Thanks to Shawn Medero (working group member and personal friend) for alerting me again to their suspect practices. With luck, he’ll write something up with novelties like sourcing and shit.

Update: Shawn posted a detailed comment to this post which consist of his distilled thoughts, rather than my reactionary thoughts to his immediate reactions to an ongoing chat. As usual, I’m “calling things like I sees ‘em”, but you’ll probably find Shawn’s comment to be the more sober material.

Comments [+]

  1. Just to clarify my thoughts on this.

    <canvas> being out of scope of the HTML WG charter was brought up by Chris Wilson on Nov.10th 2007 at our face-to-face meeting in Boston.

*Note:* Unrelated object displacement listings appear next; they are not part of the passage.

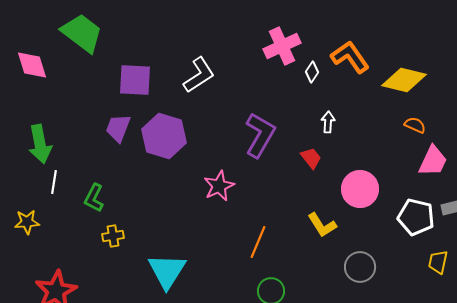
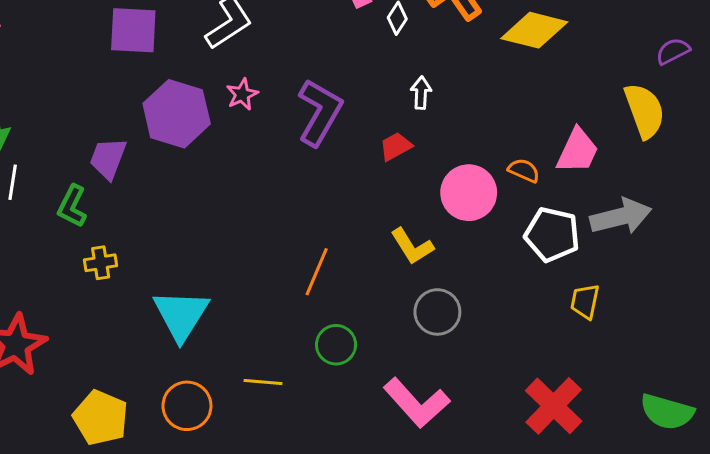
orange semicircle: (415, 125) -> (524, 170), moved
purple trapezoid: (118, 128) -> (108, 158), moved
red trapezoid: (311, 158) -> (396, 146), turned -80
pink star: (219, 186) -> (242, 94), moved, size x0.7
gray circle: (360, 267) -> (437, 312), moved

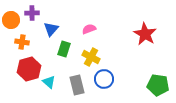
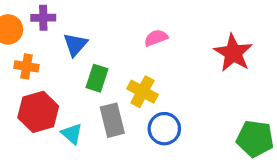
pink semicircle: (89, 29) -> (156, 38), moved
gray rectangle: (77, 85) -> (112, 120), moved

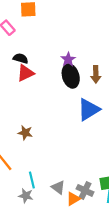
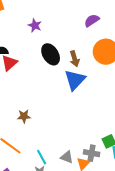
purple star: (68, 59) -> (35, 25), moved
brown arrow: (96, 74) -> (75, 59), moved

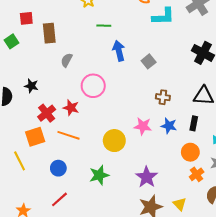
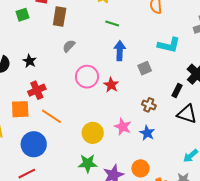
cyan L-shape: (163, 16) -> (169, 45), moved
red star: (71, 108) -> (111, 85), moved
black rectangle: (194, 123) -> (177, 90), moved
orange circle: (190, 152) -> (140, 168), moved
blue circle: (58, 168) -> (34, 144), size x1.6
green star: (99, 175) -> (88, 163), moved

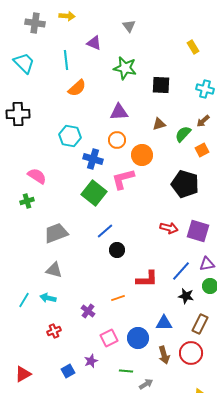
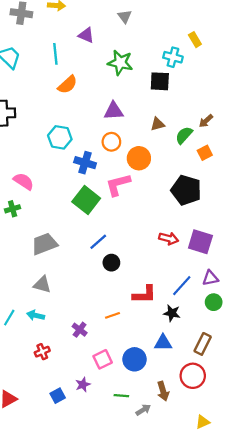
cyan cross: (205, 89) -> (173, 57), moved
black star: (186, 296) -> (172, 313), moved
brown arrow: (164, 355) -> (163, 391), moved

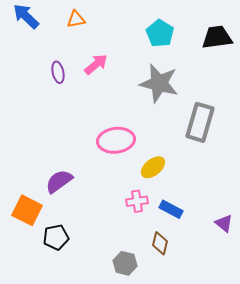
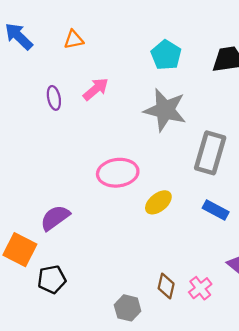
pink cross: (137, 201) -> (200, 288), moved, turned -30
blue rectangle: (171, 209) -> (216, 210), moved

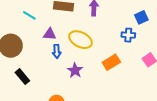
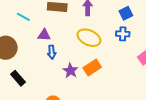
blue square: (141, 17) -> (126, 13), moved
yellow ellipse: (80, 40) -> (89, 38), moved
orange rectangle: (111, 62) -> (92, 68), moved

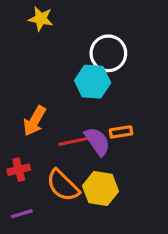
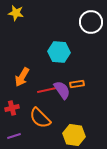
yellow star: (41, 19) -> (16, 13), moved
white circle: (108, 53) -> (91, 22), moved
yellow hexagon: (101, 189) -> (74, 135), moved

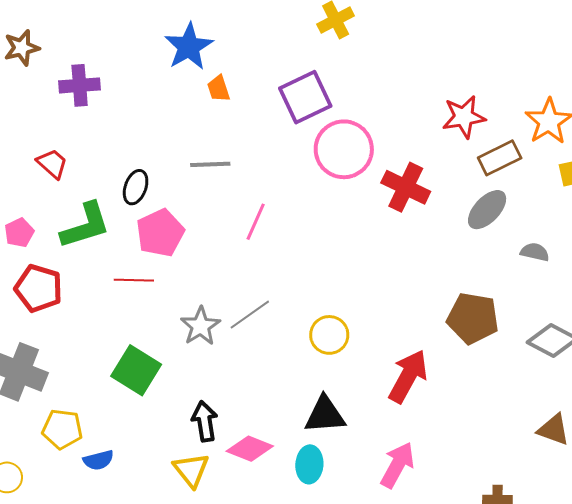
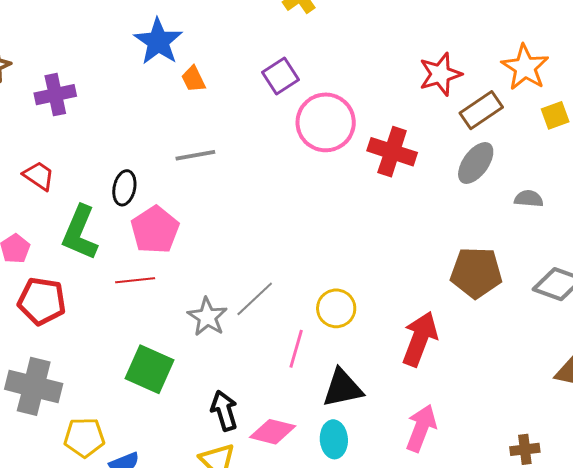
purple square: (305, 97) -> (281, 76), size x0.7
pink line: (256, 222) -> (296, 349), moved
green L-shape: (85, 226) -> (80, 233), turned 138

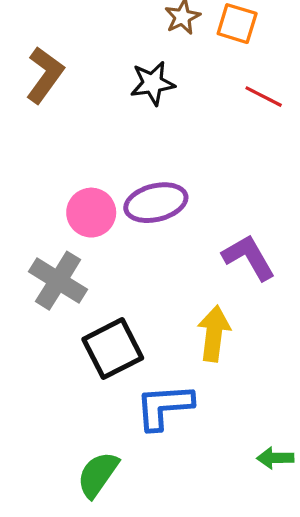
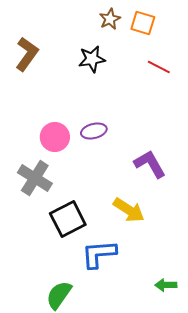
purple ellipse: (156, 203) -> (94, 131), size x0.7
yellow arrow: (214, 334) -> (129, 210), turned 116

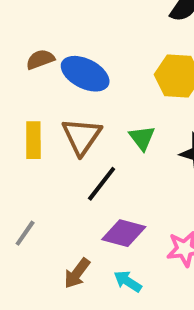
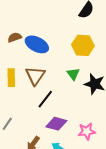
green triangle: (142, 138) -> (73, 74), moved

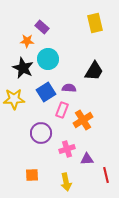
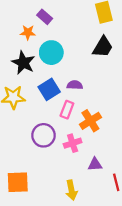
black trapezoid: (94, 71) -> (103, 47), moved
pink cross: (67, 149) -> (73, 143), moved
orange square: (32, 175) -> (18, 182), moved, size x1.5

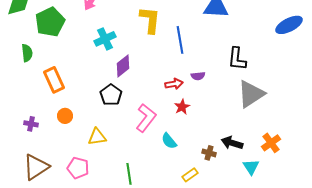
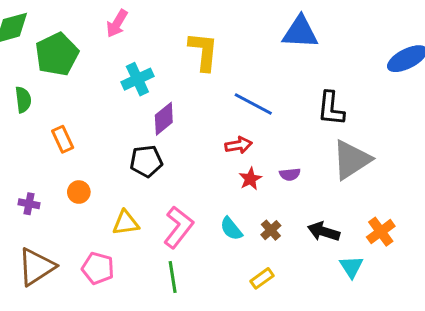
blue line: (180, 40) -> (253, 104), moved, turned -52
purple semicircle: (198, 76) -> (290, 174), moved
orange rectangle: (54, 80) -> (63, 139), size x0.7
black pentagon: (111, 95) -> (146, 161), turned 30
pink L-shape: (146, 118) -> (178, 227), moved
brown cross: (209, 153) -> (271, 230), moved, turned 32

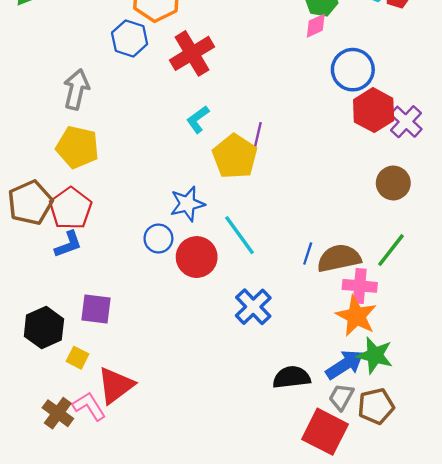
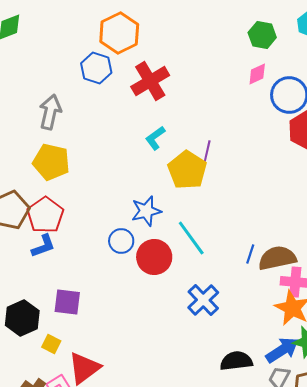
pink diamond: (316, 26) -> (257, 74), moved

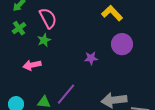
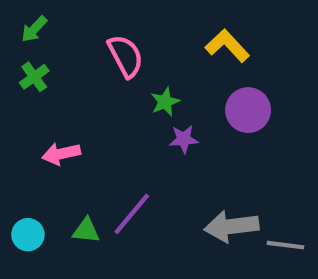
pink semicircle: (48, 18) -> (126, 56), moved
green star: (44, 40) -> (165, 102), moved

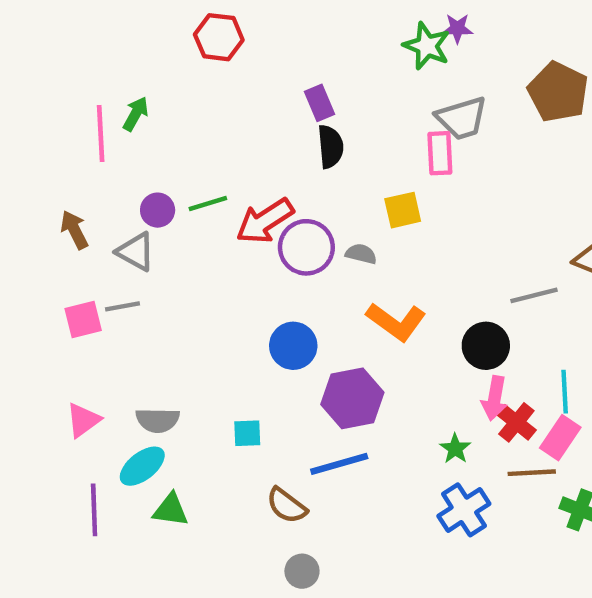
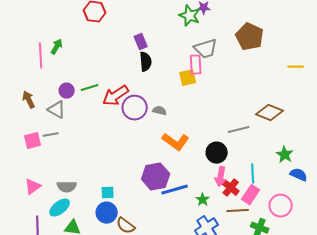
yellow square: (403, 210) -> (188, 78), moved
blue circle: (293, 346) -> (107, 213), moved
blue line: (339, 464) -> (175, 190), moved

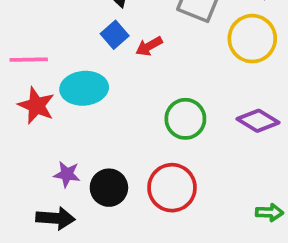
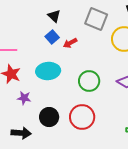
cyan ellipse: (84, 88) -> (48, 71), moved
purple star: (67, 174) -> (24, 98), moved

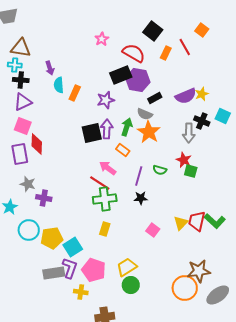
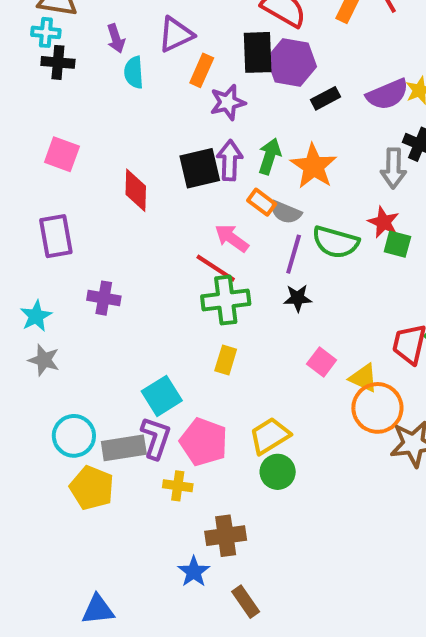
black rectangle: (121, 75) -> (258, 52), turned -70
orange rectangle: (75, 93) -> (202, 70), moved
purple triangle: (23, 102) -> (176, 34), moved
gray semicircle: (145, 114) -> (286, 212), moved
red diamond: (37, 144) -> (136, 190), moved
purple rectangle: (20, 154) -> (56, 236), moved
green semicircle: (160, 170) -> (336, 242), size x1.6
gray star: (28, 184) -> (44, 360), moved
yellow triangle: (181, 223) -> (363, 378), moved, turned -49
cyan circle: (29, 230) -> (74, 436), moved
yellow pentagon: (52, 238) -> (92, 488), moved, turned 30
orange circle: (185, 288) -> (377, 408), moved

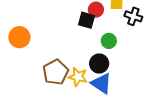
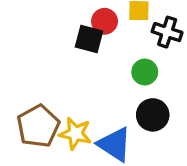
green circle: (109, 41) -> (145, 72), moved
black circle: (99, 64) -> (153, 115), moved

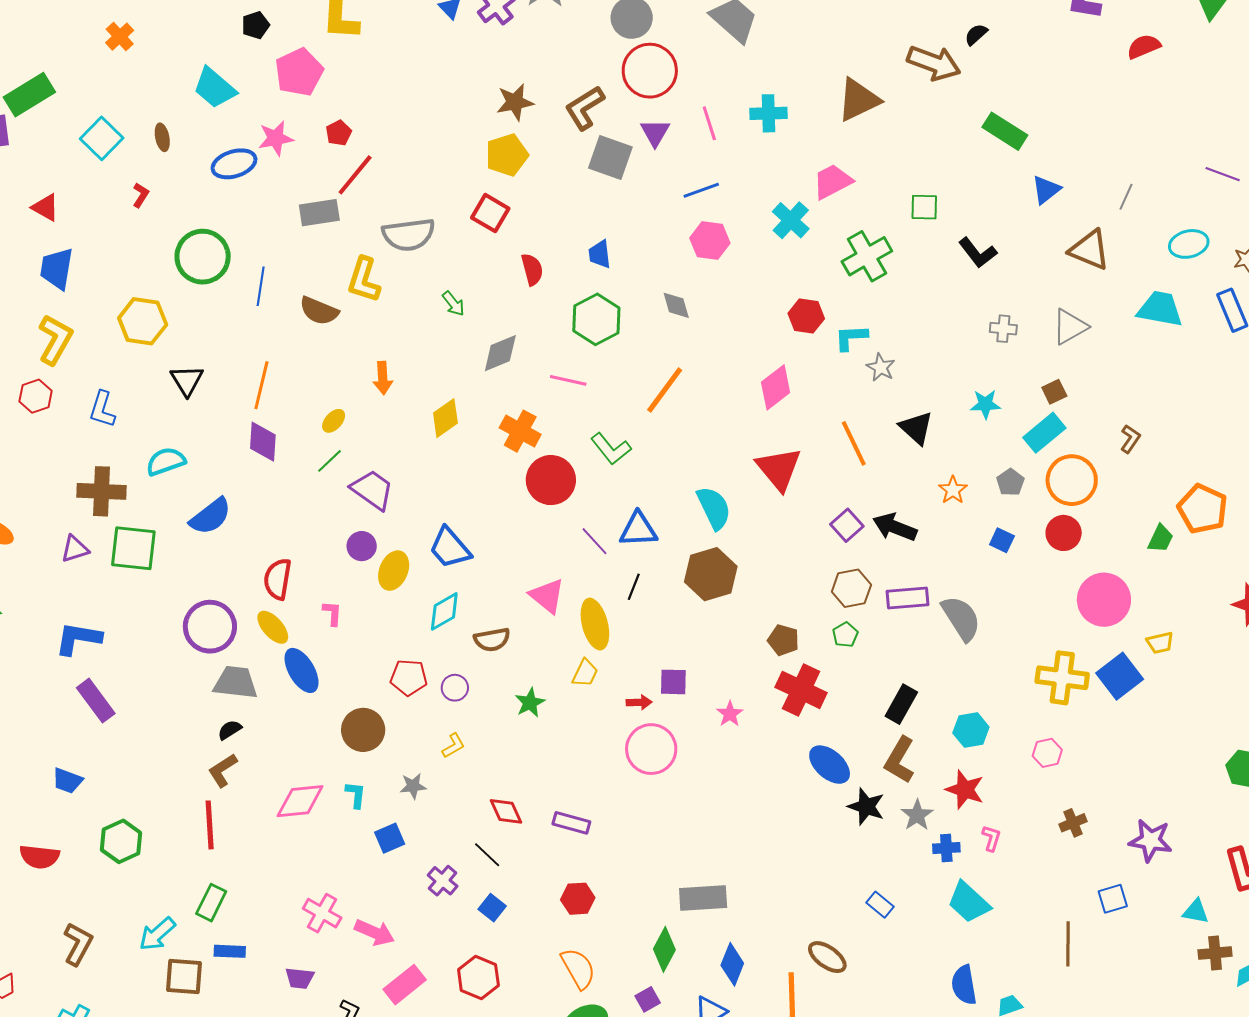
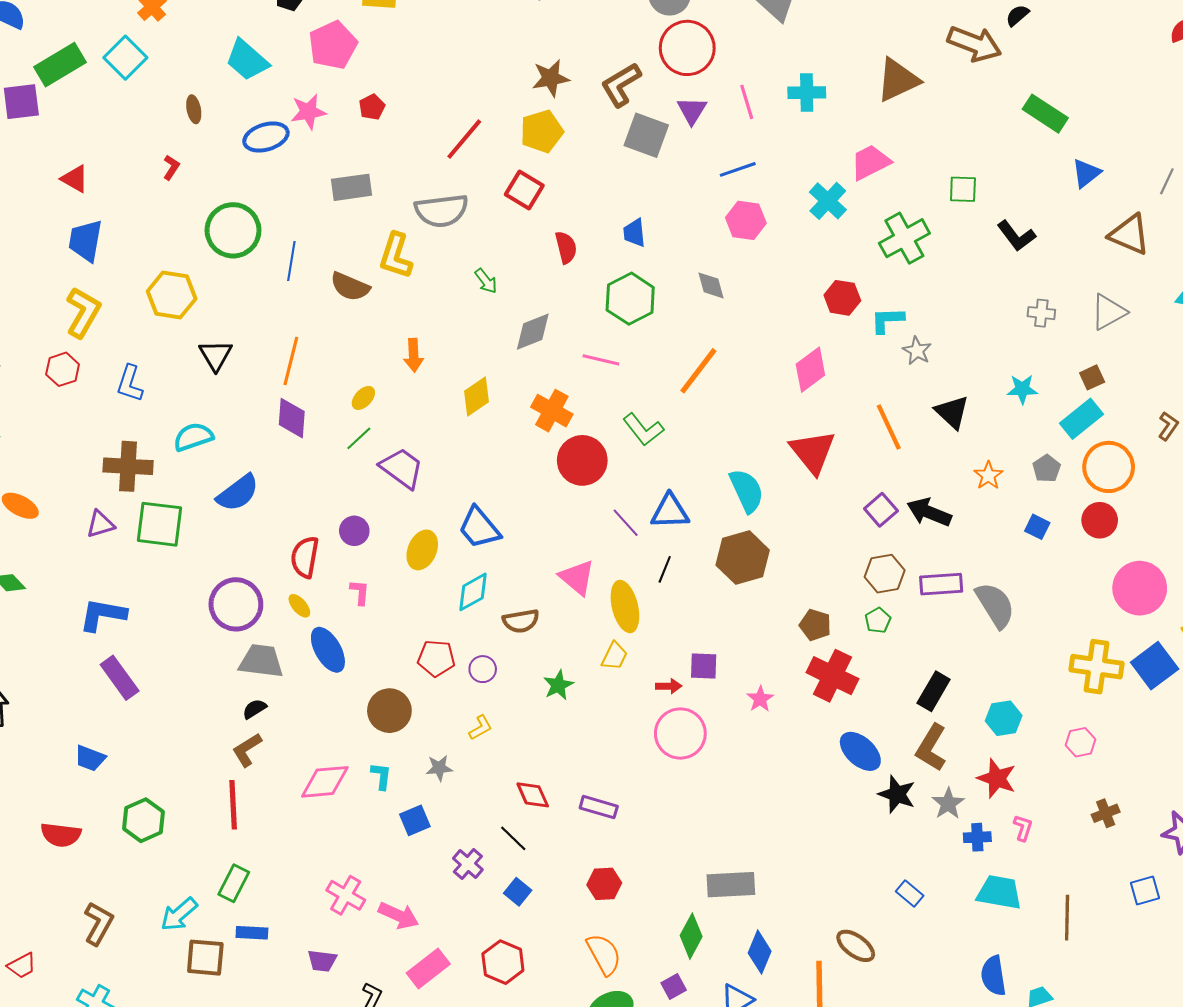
cyan square: (102, 138) -> (125, 58), moved
red line: (355, 175) -> (464, 139), moved
purple circle: (362, 546) -> (354, 531), moved
yellow ellipse: (273, 627) -> (299, 606), size x0.7
cyan trapezoid: (969, 902) -> (999, 892), turned 147
brown line: (1068, 944) -> (1067, 918), moved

    Then again today during our conference call and it was addressed in the post-call IRC discussion here:

    http://krijnhoetmer.nl/irc-logs/html-wg/20071116#l-561

    As you mention, <canvas> is rather well implemented (even on Windows) and probably the most interoperable part of the spec but that doesn’t necessarily mean it is in the scope of the charter.

    So… the charter:

    http://www.w3.org/2007/03/HTML-WG-charter.html#deliverables

    There are three deliverables that seem to cover:

    • Document Object Model (DOM) interfaces providing APIs for such a language.
    • Forms and common UI widgets such as progress bars, datagrids, menus, and other controls.
    • APIs for the manipulation of linked media.

    I think every major GUI toolkit has something like <canvas> (though they don’t have something as extreme as SVG)… so its inclusion here makes sense. HTML 5 does set out to clearly define all sorts of error handling for parsers but it also attempts to make it more of an application API.

    What I find ’suspect’:

    1. <canvas> was always going to be part of the HTML 5 inherited by the W3C’s HTML WG.
    2. Microsoft did a detailed spec review back in August but to my knowledge didn’t raise a serious objection to at that time. (There have been grumblings from various folks about but I don’t believe anything official from MS.)
    3. It is not like Chris Wilson works on the edges of this spec… he’s the program manager for Internet Explorer and a co-chair of our Working Group.

    On the flip-side, Chris has well stated that MS doesn’t view his co-chair position as the best use of his time:

    http://blogs.msdn.com/cwilso/archive/2007/01/10/you-me-and-the-w3c-aka-reinventing-html.aspx

    So who knows… I’m not accusing anyone nor do I have specific evidence to do so. Nor do I really want these things - I (and everyone else should) want Microsoft at the table of one the most important specs the W3C maintains. If you are Microsoft, given Eolas, you have to review review review the patent situations… it is just not clear to me how they didn’t do this already. And the timing stinks because we are just starting to gain momentum in the working group (with real world deliverables anyway…)

    By Shawn Medero · 2007.11.16 19:51

  2. It is also worth point out that I have nothing at stake with regards to lawsuits and the HTML 5 spec… so my observations should be taken with that context in mind. (I’m just an individual contributor and not representing a corporate entity at this time.)